- _Work request_: Show me each line of the listing below where the word "Manager" appears.
[[ Record set open ]]
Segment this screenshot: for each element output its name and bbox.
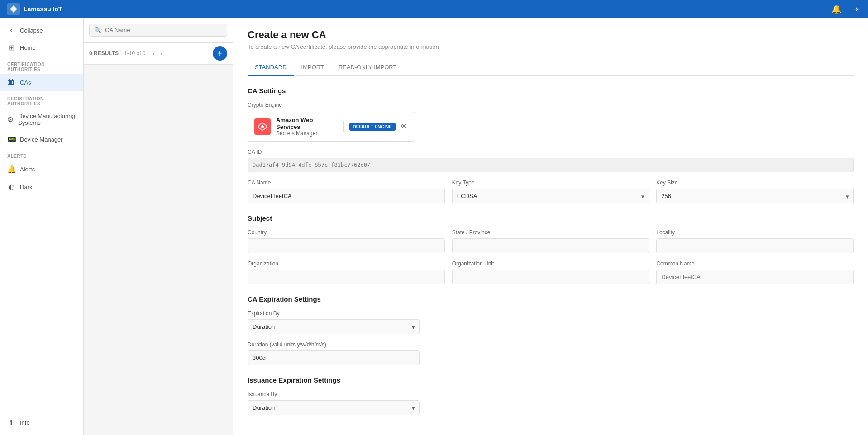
info-icon: ℹ (7, 418, 15, 427)
locality-label: Locality (656, 229, 854, 236)
state-label: State / Province (452, 229, 649, 236)
country-label: Country (248, 229, 445, 236)
logo-text: Lamassu IoT (24, 5, 62, 13)
duration-input[interactable] (248, 350, 420, 365)
issuance-by-select[interactable]: Duration Date (248, 400, 420, 415)
sidebar-item-alerts[interactable]: 🔔 Alerts (0, 161, 83, 178)
search-input[interactable] (105, 27, 222, 33)
country-field: Country (248, 229, 445, 253)
ca-id-field: CA ID 9ad17af4-9d94-4dfc-8b7c-f81bc7762e… (248, 149, 854, 172)
sidebar-item-info[interactable]: ℹ Info (0, 414, 83, 431)
layout: ‹ Collapse ⊞ Home Certification Authorit… (0, 18, 868, 435)
key-size-select[interactable]: 256 384 521 (656, 189, 854, 203)
search-icon: 🔍 (94, 27, 101, 33)
ca-id-value: 9ad17af4-9d94-4dfc-8b7c-f81bc7762e07 (248, 158, 854, 172)
key-type-select-wrapper: ECDSA RSA (452, 189, 649, 203)
view-engine-button[interactable]: 👁 (401, 123, 408, 131)
search-add-row: 0 RESULTS 1-10 of 0 ‹ › + (84, 43, 233, 65)
main-content: Create a new CA To create a new CA certi… (233, 18, 868, 435)
sidebar-item-device-mgr[interactable]: 📟 Device Manager (0, 131, 83, 148)
dark-mode-icon: ◐ (7, 183, 15, 191)
sidebar-bottom: ℹ Info (0, 410, 83, 435)
expiration-by-select[interactable]: Duration Date (248, 319, 420, 334)
tab-import[interactable]: IMPORT (294, 59, 331, 76)
expiration-by-label: Expiration By (248, 310, 420, 317)
organization-input[interactable] (248, 270, 445, 284)
chevron-left-icon: ‹ (7, 26, 15, 34)
sidebar-alerts-label: Alerts (20, 166, 35, 173)
sidebar-item-cas[interactable]: 🏛 CAs (0, 74, 83, 91)
org-unit-label: Organization Unit (452, 260, 649, 267)
pagination-info: 1-10 of 0 (124, 50, 145, 57)
sidebar-item-dark[interactable]: ◐ Dark (0, 178, 83, 196)
org-unit-input[interactable] (452, 270, 649, 284)
expiration-by-field: Expiration By Duration Date (248, 310, 420, 334)
subject-title: Subject (248, 214, 854, 222)
key-size-field: Key Size 256 384 521 (656, 180, 854, 203)
issuance-by-field: Issuance By Duration Date (248, 391, 420, 415)
tabs: STANDARD IMPORT READ-ONLY IMPORT (248, 59, 854, 76)
engine-name: Amazon Web Services (276, 117, 338, 130)
results-count: 0 RESULTS (89, 50, 119, 57)
middle-panel: 🔍 0 RESULTS 1-10 of 0 ‹ › + (84, 18, 233, 435)
crypto-engine-label: Crypto Engine (248, 102, 854, 108)
common-name-field: Common Name (656, 260, 854, 284)
locality-input[interactable] (656, 238, 854, 253)
home-icon: ⊞ (7, 43, 15, 52)
key-type-field: Key Type ECDSA RSA (452, 180, 649, 203)
expiration-by-select-wrapper: Duration Date (248, 319, 420, 334)
key-size-label: Key Size (656, 180, 854, 186)
topbar-actions: 🔔 ⇥ (830, 2, 861, 16)
topbar: Lamassu IoT 🔔 ⇥ (0, 0, 868, 18)
key-type-select[interactable]: ECDSA RSA (452, 189, 649, 203)
sidebar-device-mgr-label: Device Manager (20, 136, 63, 143)
collapse-label: Collapse (20, 27, 43, 34)
tab-standard[interactable]: STANDARD (248, 59, 294, 76)
key-size-select-wrapper: 256 384 521 (656, 189, 854, 203)
sidebar-info-label: Info (20, 419, 30, 426)
ca-name-input[interactable] (248, 189, 445, 203)
engine-divider (343, 121, 344, 132)
sidebar-dark-label: Dark (20, 184, 32, 190)
crypto-engine-box: Amazon Web Services Secrets Manager DEFA… (248, 112, 415, 142)
device-mgr-icon: 📟 (7, 135, 15, 144)
issuance-by-label: Issuance By (248, 391, 420, 397)
page-title: Create a new CA (248, 29, 854, 41)
logout-button[interactable]: ⇥ (850, 2, 861, 16)
default-engine-badge: DEFAULT ENGINE (349, 123, 396, 131)
subject-row-1: Country State / Province Locality (248, 229, 854, 253)
svg-point-1 (12, 7, 15, 11)
common-name-label: Common Name (656, 260, 854, 267)
org-unit-field: Organization Unit (452, 260, 649, 284)
add-ca-button[interactable]: + (213, 46, 227, 61)
sidebar-item-device-mfg[interactable]: ⚙ Device Manufacturing Systems (0, 108, 83, 131)
tab-readonly-import[interactable]: READ-ONLY IMPORT (331, 59, 404, 76)
ca-expiration-section: CA Expiration Settings (248, 295, 854, 303)
subject-row-2: Organization Organization Unit Common Na… (248, 260, 854, 284)
ca-settings-title: CA Settings (248, 87, 854, 95)
logo: Lamassu IoT (7, 3, 62, 15)
reg-auth-section-label: Registration Authorities (0, 91, 83, 108)
alerts-icon: 🔔 (7, 165, 15, 174)
sidebar-cas-label: CAs (20, 79, 31, 86)
collapse-button[interactable]: ‹ Collapse (0, 22, 83, 39)
issuance-by-select-wrapper: Duration Date (248, 400, 420, 415)
notifications-button[interactable]: 🔔 (830, 2, 843, 16)
prev-page-button[interactable]: ‹ (151, 49, 157, 58)
engine-sub: Secrets Manager (276, 130, 338, 137)
ca-expiration-title: CA Expiration Settings (248, 295, 854, 303)
ca-name-row: CA Name Key Type ECDSA RSA Key Size 256 (248, 180, 854, 203)
sidebar-item-home[interactable]: ⊞ Home (0, 39, 83, 57)
state-input[interactable] (452, 238, 649, 253)
country-input[interactable] (248, 238, 445, 253)
locality-field: Locality (656, 229, 854, 253)
results-info: 0 RESULTS 1-10 of 0 ‹ › (89, 49, 164, 58)
pagination-buttons: ‹ › (151, 49, 164, 58)
common-name-input[interactable] (656, 270, 854, 284)
search-wrapper[interactable]: 🔍 (89, 24, 227, 37)
duration-label: Duration (valid units y/w/d/h/m/s) (248, 341, 420, 348)
cas-icon: 🏛 (7, 78, 15, 86)
next-page-button[interactable]: › (158, 49, 164, 58)
subject-section: Subject (248, 214, 854, 222)
ca-name-label: CA Name (248, 180, 445, 186)
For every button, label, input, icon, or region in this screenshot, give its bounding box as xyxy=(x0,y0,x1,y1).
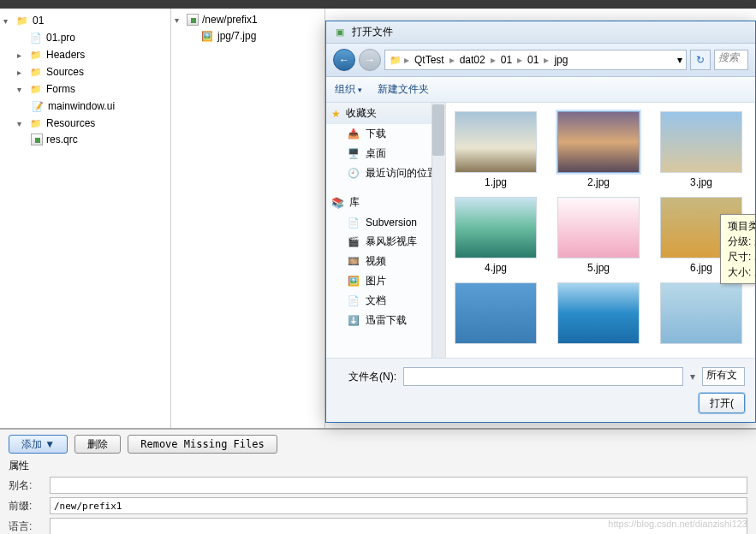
file-thumb[interactable]: 1.jpg xyxy=(453,111,539,188)
dialog-title: 打开文件 xyxy=(352,25,393,39)
favorites-label: 收藏夹 xyxy=(346,106,377,121)
file-thumb[interactable]: 5.jpg xyxy=(556,197,641,274)
thumbnail-image xyxy=(660,282,742,344)
dialog-sidebar: ★ 收藏夹 📥 下载 🖥️ 桌面 🕘 最近访问的位置 📚 库 📄 xyxy=(326,103,446,358)
file-thumb[interactable] xyxy=(658,282,744,344)
svn-icon: 📄 xyxy=(347,216,360,229)
forms-folder[interactable]: 📁 Forms xyxy=(0,80,170,98)
filename-label: 文件名(N): xyxy=(336,370,396,384)
file-grid: 1.jpg 2.jpg 3.jpg 4.jpg 5.jpg 6.jpg 项目类型… xyxy=(446,103,755,358)
thumbnail-image xyxy=(455,282,537,344)
chevron-right-icon: ▸ xyxy=(404,54,409,66)
folder-icon: 📁 xyxy=(29,116,43,130)
back-button[interactable]: ← xyxy=(333,49,355,71)
resource-file-item[interactable]: 🖼️ jpg/7.jpg xyxy=(171,27,324,44)
delete-button[interactable]: 删除 xyxy=(74,435,121,454)
libraries-group[interactable]: 📚 库 xyxy=(326,192,445,213)
prefix-icon xyxy=(187,14,199,26)
recent-icon: 🕘 xyxy=(347,167,360,181)
add-button[interactable]: 添加 ▼ xyxy=(9,435,68,454)
prefix-item[interactable]: /new/prefix1 xyxy=(171,12,324,27)
sidebar-storm[interactable]: 🎬 暴风影视库 xyxy=(326,232,445,252)
refresh-button[interactable]: ↻ xyxy=(690,50,711,70)
crumb[interactable]: jpg xyxy=(551,54,571,66)
chevron-right-icon: ▸ xyxy=(544,54,549,66)
sidebar-xunlei[interactable]: ⬇️ 迅雷下载 xyxy=(326,311,445,330)
sources-label: Sources xyxy=(46,66,84,78)
chevron-right-icon: ▸ xyxy=(449,54,455,66)
favorites-group[interactable]: ★ 收藏夹 xyxy=(326,103,445,124)
sidebar-documents[interactable]: 📄 文档 xyxy=(326,291,445,311)
folder-icon: 📁 xyxy=(389,53,402,67)
organize-menu[interactable]: 组织 xyxy=(335,82,362,97)
image-icon: 🖼️ xyxy=(200,29,214,43)
file-open-dialog: ▣ 打开文件 ← → 📁 ▸ QtTest ▸ dat02 ▸ 01 ▸ 01 … xyxy=(325,21,756,423)
breadcrumb[interactable]: 📁 ▸ QtTest ▸ dat02 ▸ 01 ▸ 01 ▸ jpg ▾ xyxy=(384,50,687,70)
project-root[interactable]: 📁 01 xyxy=(0,12,170,29)
resources-folder[interactable]: 📁 Resources xyxy=(0,115,170,132)
sidebar-desktop[interactable]: 🖥️ 桌面 xyxy=(326,144,445,163)
file-thumb[interactable]: 3.jpg xyxy=(658,111,744,188)
expand-icon[interactable] xyxy=(175,15,183,25)
properties-heading: 属性 xyxy=(9,459,29,473)
scrollbar-thumb[interactable] xyxy=(432,104,444,156)
prefix-label: /new/prefix1 xyxy=(202,14,258,26)
qrc-file-item[interactable]: res.qrc xyxy=(0,132,170,147)
sidebar-pictures[interactable]: 🖼️ 图片 xyxy=(326,271,445,291)
thumbnail-image xyxy=(660,111,742,173)
dialog-bottom: 文件名(N): ▾ 所有文 打开( xyxy=(326,358,755,422)
sidebar-subversion[interactable]: 📄 Subversion xyxy=(326,213,445,232)
expand-icon[interactable] xyxy=(17,85,26,94)
folder-icon: 📁 xyxy=(29,65,43,79)
crumb[interactable]: 01 xyxy=(497,54,515,66)
forward-button[interactable]: → xyxy=(359,49,381,71)
expand-icon[interactable] xyxy=(17,50,26,60)
sources-folder[interactable]: 📁 Sources xyxy=(0,63,170,80)
prefix-input[interactable] xyxy=(50,497,747,514)
prefix-label: 前缀: xyxy=(9,499,43,513)
forms-label: Forms xyxy=(46,83,75,95)
download-icon: ⬇️ xyxy=(347,314,360,328)
crumb[interactable]: dat02 xyxy=(456,54,489,66)
dropdown-icon[interactable]: ▾ xyxy=(677,54,682,66)
scrollbar[interactable] xyxy=(432,103,445,358)
expand-icon[interactable] xyxy=(17,68,26,77)
search-input[interactable]: 搜索 xyxy=(714,50,748,70)
file-tooltip: 项目类型: WPS看图 JPG 图片文 分级: 未分级 尺寸: 1024 x 7… xyxy=(720,214,755,284)
dialog-titlebar[interactable]: ▣ 打开文件 xyxy=(326,21,755,44)
dialog-toolbar: 组织 新建文件夹 xyxy=(326,77,755,103)
expand-icon[interactable] xyxy=(17,119,26,128)
pro-file-label: 01.pro xyxy=(46,32,75,44)
file-thumb[interactable]: 2.jpg xyxy=(556,111,641,188)
file-filter-dropdown[interactable]: 所有文 xyxy=(702,367,745,386)
file-thumb[interactable] xyxy=(453,282,539,344)
video-icon: 🎬 xyxy=(347,235,360,249)
file-icon: 📄 xyxy=(29,31,43,44)
open-button[interactable]: 打开( xyxy=(699,393,745,413)
filename-input[interactable] xyxy=(403,367,683,386)
remove-missing-button[interactable]: Remove Missing Files xyxy=(128,435,277,454)
expand-icon[interactable] xyxy=(3,16,12,26)
pro-file-item[interactable]: 📄 01.pro xyxy=(0,29,170,46)
resource-file-label: jpg/7.jpg xyxy=(217,30,256,42)
chevron-right-icon: ▸ xyxy=(517,54,522,66)
alias-label: 别名: xyxy=(9,478,43,493)
file-thumb[interactable]: 4.jpg xyxy=(453,197,539,274)
sidebar-videos[interactable]: 🎞️ 视频 xyxy=(326,252,445,271)
documents-icon: 📄 xyxy=(347,294,360,308)
file-thumb[interactable] xyxy=(556,282,641,344)
new-folder-button[interactable]: 新建文件夹 xyxy=(378,82,429,97)
sidebar-downloads[interactable]: 📥 下载 xyxy=(326,124,445,144)
thumbnail-image xyxy=(557,197,640,258)
sidebar-recent[interactable]: 🕘 最近访问的位置 xyxy=(326,163,445,183)
chevron-right-icon: ▸ xyxy=(491,54,496,66)
folder-icon: 📁 xyxy=(29,82,43,96)
crumb[interactable]: 01 xyxy=(524,54,542,66)
crumb[interactable]: QtTest xyxy=(411,54,448,66)
headers-folder[interactable]: 📁 Headers xyxy=(0,46,170,63)
ui-file-item[interactable]: 📝 mainwindow.ui xyxy=(0,98,170,115)
dropdown-icon[interactable]: ▾ xyxy=(690,371,695,383)
pictures-icon: 🖼️ xyxy=(347,275,360,288)
alias-input[interactable] xyxy=(50,477,747,494)
project-icon: 📁 xyxy=(15,14,29,27)
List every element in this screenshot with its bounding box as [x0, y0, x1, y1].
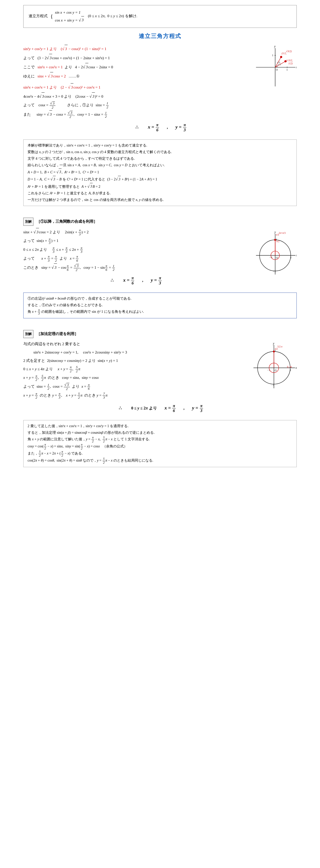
[[ Record set closed ]]
- _Output for this exercise_:
sidebar-item-device-mgr[interactable]: 📟 Device Manager (0, 131, 83, 148)
sidebar-device-mgr-label: Device Manager (20, 136, 63, 143)
crypto-engine-box: Amazon Web Services Secrets Manager DEFA… (248, 112, 415, 142)
engine-sub: Secrets Manager (276, 130, 338, 137)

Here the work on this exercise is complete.